This is such a handy meal to make. It’s quick and easy and filling. Great for cold winter’s nights. You can use any kind of mushrooms available and what you prefer. We have made our own gnocchi often, but we also keep remade packaged gnocchi on hand when there isn’t time to make gnocchi from scratch.
Serving Size: 4
- 1 onion, chopped
- 3 tablespoons cooking oil
- 2 pounds mixed mushrooms, we used button and oyster mushrooms
- 1 red bell pepper, de-seeded and chopped
- 1 can crushed tomatoes, (about 1&1/2 cups)
- 2 tablespoons tomato paste, ajvar or sriracha sauce
- Italian herbs
- 1/2 teaspoon ground coriander
- 2 pounds gnocchi
- chopped chives and parsley as garnish
- Clean the mushrooms by gently brushing them or using a paper towel.
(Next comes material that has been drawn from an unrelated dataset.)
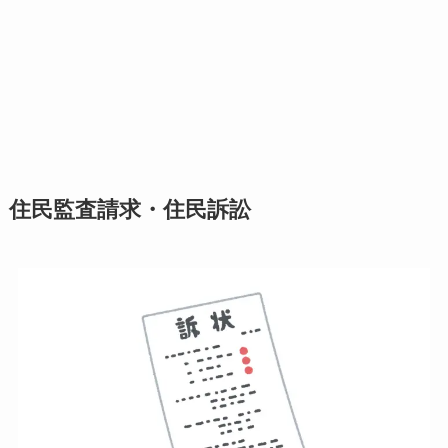
住民監査請求・住民訴訟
If the mushrooms are large, cut in half or quarters.
- Chop the onion.
- De-seed and chop the red bell pepper.
- Heat the oil in a large frying pan.
- Add the red bell pepper pieces to the oil and saute until the begin to soften.
- Add the onion pieces to the red bell peppers and saute until glassy.
- Bring a large pot of lightly salted water to boil to cook the gnocchi.
- Add the mushrooms and cook until soft.
- Add the crushed tomatoes and mix gently.
- Add the tomato paste or ajvar or sriracha sauce.
- Season to taste with salt, pepper and the Italian seasonings.
- Add the gnocchi to the boiling water.
- Cook the gnocchi until the begin to float.
- Drain the water from the gnocchi.
- Chop the chives and parsley
- Serve the gnocchi with the mushroom ragu on top and garnished with some chopped chives and parsley.